Folks, could you answer: if I decide to capitalise all subjects (history, biology, informatics, etc.), which is totally optional nowadays, then do I have to also capitalise them when they are used as adjectives and when they are used as sciences?

In order to get my question answered, I asked my English-speaking friends this question, but, unfortunately, none of them were able to answer it, and they advised me that I ask English natives about it.

  1. My [Biology/biology] teacher is evil;

  2. My brother is a [History/history] professor;

  3. In my opinion, [Informatics, Linguistics, Astronomy, and Mathematics/informatics, linguistics, astronomy, and mathematics] are very difficult.

  • 3
    Does this answer your question? How to use capitals in subjects names? And this question/answer. It's perfectly standard to capitalise sometimes (if they're specific courses or qualifications) but not in other contexts, as general descriptive terms.
    – Stuart F
    Mar 15 at 12:27
  • Don't capitalize unless those are formal names of courses.
    – Lambie
    Mar 15 at 17:41
  • which is totally optional nowadays??? That's certainly not what's implied by this usage chart. Mar 15 at 17:51
  • IMHO capitalisation is a thorny subject. There are 3 main possibilities capitalise all words, all major words or use normal sentence capitalisation - first word and proper nouns. Each has it's champions, but the answers linked in Stuart's comment seems to fit this question best. Mar 25 at 20:30

2 Answers 2


The use of capitalization applies to course titles. For example, if you are taking Calculus II, you must capitalize it. If the course is simply titled "Calculus" and its subject is calculus, you have the option of choosing to capitalize it or not, depending on whether you wish to focus on the course name or its subject matter.

The adjective in your second sentence should not be capitalized. You might capitalize "History" if the sentence were rewritten as:

  • "My brother is a professor of History."

This, again, would mean that "History" is the title of the course he teaches. If you wished, instead, to refer to its subject matter, it should be in lowercase.

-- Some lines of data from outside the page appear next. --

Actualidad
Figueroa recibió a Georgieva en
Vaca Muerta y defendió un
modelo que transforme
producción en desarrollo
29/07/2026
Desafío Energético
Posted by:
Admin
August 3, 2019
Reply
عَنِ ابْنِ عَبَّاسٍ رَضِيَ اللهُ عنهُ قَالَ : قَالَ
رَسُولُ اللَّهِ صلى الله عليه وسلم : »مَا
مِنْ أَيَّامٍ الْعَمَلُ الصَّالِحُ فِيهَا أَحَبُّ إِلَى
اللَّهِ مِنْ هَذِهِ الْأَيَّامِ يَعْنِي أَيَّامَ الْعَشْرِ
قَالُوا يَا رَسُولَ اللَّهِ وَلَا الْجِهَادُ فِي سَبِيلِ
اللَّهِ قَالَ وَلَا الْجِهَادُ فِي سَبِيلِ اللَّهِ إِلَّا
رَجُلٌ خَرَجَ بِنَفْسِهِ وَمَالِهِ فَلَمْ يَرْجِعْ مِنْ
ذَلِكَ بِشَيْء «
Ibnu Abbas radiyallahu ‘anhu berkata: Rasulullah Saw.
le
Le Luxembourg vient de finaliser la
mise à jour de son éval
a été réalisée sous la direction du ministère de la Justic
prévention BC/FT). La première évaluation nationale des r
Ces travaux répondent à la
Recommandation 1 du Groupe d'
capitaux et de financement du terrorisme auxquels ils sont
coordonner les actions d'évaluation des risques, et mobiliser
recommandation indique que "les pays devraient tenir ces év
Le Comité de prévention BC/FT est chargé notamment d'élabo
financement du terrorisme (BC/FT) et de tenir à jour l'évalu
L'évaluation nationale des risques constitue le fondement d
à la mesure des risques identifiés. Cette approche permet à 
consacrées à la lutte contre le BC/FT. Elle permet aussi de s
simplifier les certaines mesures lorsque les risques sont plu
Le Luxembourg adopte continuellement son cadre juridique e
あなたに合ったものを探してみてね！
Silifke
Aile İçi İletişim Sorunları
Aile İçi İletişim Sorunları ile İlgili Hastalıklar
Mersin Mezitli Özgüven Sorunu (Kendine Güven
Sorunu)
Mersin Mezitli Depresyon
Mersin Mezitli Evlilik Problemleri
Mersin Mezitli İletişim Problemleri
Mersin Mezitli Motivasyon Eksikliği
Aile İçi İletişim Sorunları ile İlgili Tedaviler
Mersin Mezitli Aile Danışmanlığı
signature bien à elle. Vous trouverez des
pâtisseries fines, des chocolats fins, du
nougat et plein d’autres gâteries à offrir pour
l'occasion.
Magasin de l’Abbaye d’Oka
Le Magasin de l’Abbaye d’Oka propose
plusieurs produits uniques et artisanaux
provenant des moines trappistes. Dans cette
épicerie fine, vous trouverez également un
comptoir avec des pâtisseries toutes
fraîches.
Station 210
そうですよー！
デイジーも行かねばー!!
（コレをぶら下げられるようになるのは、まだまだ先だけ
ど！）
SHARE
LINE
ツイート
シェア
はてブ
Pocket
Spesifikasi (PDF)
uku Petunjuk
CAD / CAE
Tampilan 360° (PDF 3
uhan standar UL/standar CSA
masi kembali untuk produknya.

The exception to this is where the subject matter is already proper. For example, "I took English, Spanish, and French classes in college." In this case, these subjects must always be capitalized, even when addressing their subject matter and not indicating the course titles. They can be intermixed with lowercase subjects as well, e.g. "I took math, English, biology, and social studies courses last year."


One of the hallmarks of good writing style is consistency.

if I decide to capitalise all subjects (history, biology, informatics, etc.), . . .

If you've already decided to capitalize all of them, then their spellings (and this IS a matter of spelling, not grammar) should not change when they are used attributively:

My Biology teacher is evil.
My brother is a History professor.

or as subjects:

In my opinion, Informatics, Linguistics, Astronomy, and Mathematics are very difficult.